Afin d’éviter ces écueils pourtant inévitables, Emily Loizeau et ses pirates (la comédienne Julie-Anne Roth et le guitariste Csaba Palota) se sont lancés dans un projet hybride, aux croisements du happening, de la lecture, du concert et de la discussion. Il s’agit donc d’un spectacle, qui tourne depuis quatre ans, transformé en disque double. Et non d’un énième album de reprises sans autre ambition que de capter les pépettes des fans du repreneur ou du repris. Et force est d’avouer que le concept fonctionne à merveille : les textes de Lou (traduits en français) et lus par Emily Loizeau font office d’introductions nécessaires aux chansons qui les suivent. Et les chansons se muent en illustrations de la pensée, souvent « méta », de l’artiste torturé, décédé en 2013. Certes, les arrangements sont classieux et la voix d’Emily, bien plus agréable que celle de son mentor. Mais là ne réside pas la plus grande réussite du propos. La magie naît de manière synesthésique, comme dirait Baudelaire. Tous les sens sont en éveil à l’écoute de ce projet. Entre les sons, les bruits, la voix et les mots, le cerveau n’opère plus de tri. Il reçoit et vibre.
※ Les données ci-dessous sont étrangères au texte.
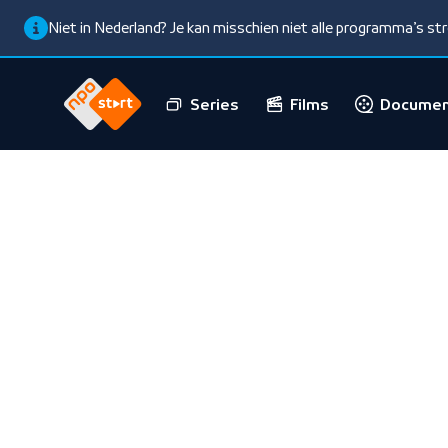
Niet in Nederland? Je kan misschien niet alle programma’s s
Series
Films
Documen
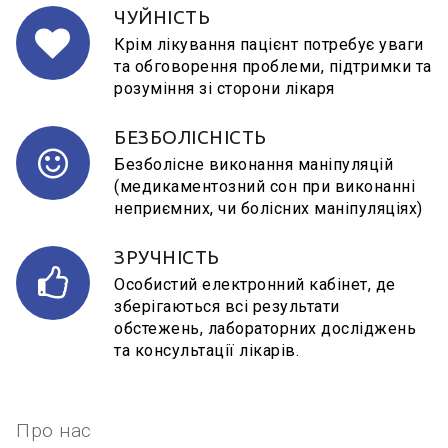
ЧУЙНІСТЬ
Крім лікування пацієнт потребує уваги
та обговорення проблеми, підтримки та
розуміння зі сторони лікаря
БЕЗБОЛІСНІСТЬ
Безболісне виконання маніпуляцій
(медикаментозний сон при виконанні
неприємних, чи болісних маніпуляціях)
ЗРУЧНІСТЬ
Особистий електронний кабінет, де
зберігаються всі результати
обстежень, лабораторних досліджень
та консультації лікарів.
Про нас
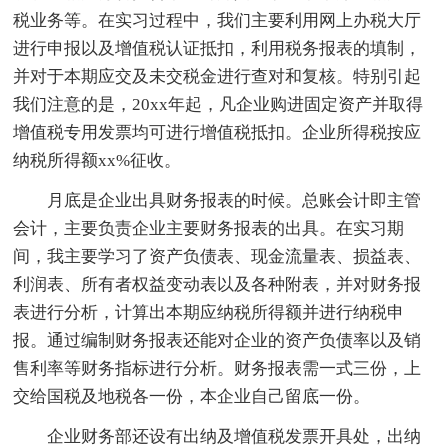
税业务等。在实习过程中，我们主要利用网上办税大厅
进行申报以及增值税认证抵扣，利用税务报表的填制，
并对于本期应交及未交税金进行查对和复核。特别引起
我们注意的是，20xx年起，凡企业购进固定资产并取得
增值税专用发票均可进行增值税抵扣。企业所得税按应
纳税所得额xx%征收。
月底是企业出具财务报表的时候。总账会计即主管
会计，主要负责企业主要财务报表的出具。在实习期
间，我主要学习了资产负债表、现金流量表、损益表、
利润表、所有者权益变动表以及各种附表，并对财务报
表进行分析，计算出本期应纳税所得额并进行纳税申
报。通过编制财务报表还能对企业的资产负债率以及销
售利率等财务指标进行分析。财务报表需一式三份，上
交给国税及地税各一份，本企业自己留底一份。
企业财务部还设有出纳及增值税发票开具处，出纳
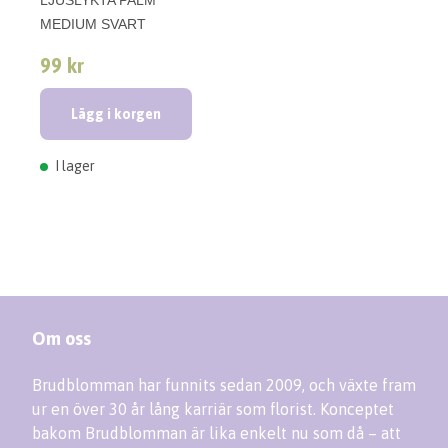
MEDIUM SVART
99 kr
Lägg i korgen
I lager
Om oss
Brudblomman har funnits sedan 2009, och växte fram
ur en över 30 år lång karriär som florist. Konceptet
bakom Brudblomman är lika enkelt nu som då – att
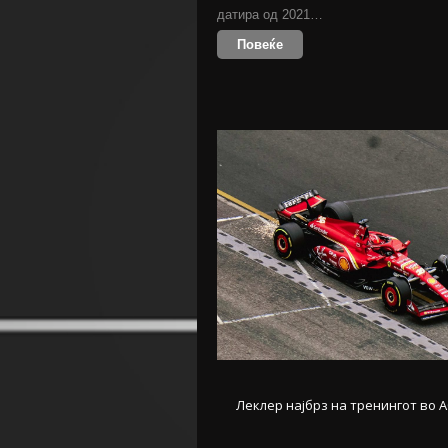
датира од 2021…
Повеќе
Леклер најбрз на тренингот во 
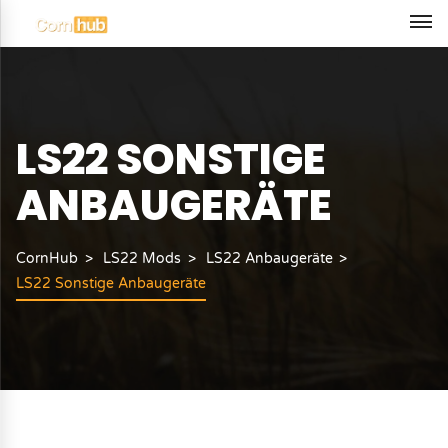
LS22 SONSTIGE
ANBAUGERÄTE
CornHub
LS22 Mods
LS22 Anbaugeräte
LS22 Sonstige Anbaugeräte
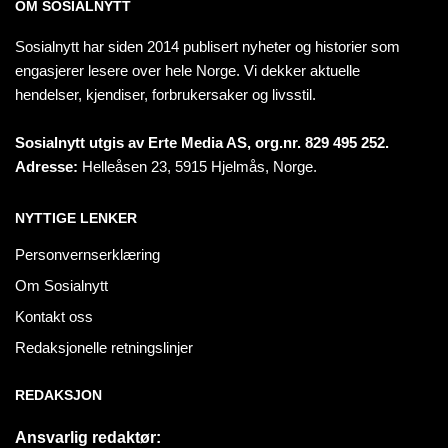
OM SOSIALNYTT
Sosialnytt har siden 2014 publisert nyheter og historier som
engasjerer lesere over hele Norge. Vi dekker aktuelle
hendelser, kjendiser, forbrukersaker og livsstil.
Sosialnytt utgis av Erte Media AS, org.nr. 829 495 252.
Adresse:
Helleåsen 23, 5915 Hjelmås, Norge.
NYTTIGE LENKER
Personvernserklæring
Om Sosialnytt
Kontakt oss
Redaksjonelle retningslinjer
REDAKSJON
Ansvarlig redaktør:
Bon, les « hits » attendus sont bien là : « Walk On The Wild Side », « Femme Fatale » ou le sublime « Perfect Day ». Mais, étrangement, ce ne sont pas les retrouvailles avec ces titres-jalons qui forment la joie de tenir entre ses mains ce superbe disque. Il s’agirait plutôt de ce sentiment intangible d’appartenance : on hésite, on écoute, on se laisse porter puis on commence à comprendre l’insondable complexité de l’âme de ce génie décrié. On chemine avec lui. Mais sans lui. Et c’est peut-être là que réside le tour de force proposé, sans violence ni facilité (aucune volonté délibérée de choquer le bourgeois ou de cirer le perfecto), par la gracile Emily. Avec douceur, calme et apesanteur, elle nous fait pénétrer les délicieuses ténèbres empruntées alors par le loup. A aucun moment, le contraste ne s’avère saisissant. Au contraire, la balade s’achève quand, en remettant le disque dans sa pochette, on se souvient d’avoir écouté un très bon disque de Lou Reed. Enregistré par une autre. Une réussite magistrale. Un bel hommage. D’égal à égal.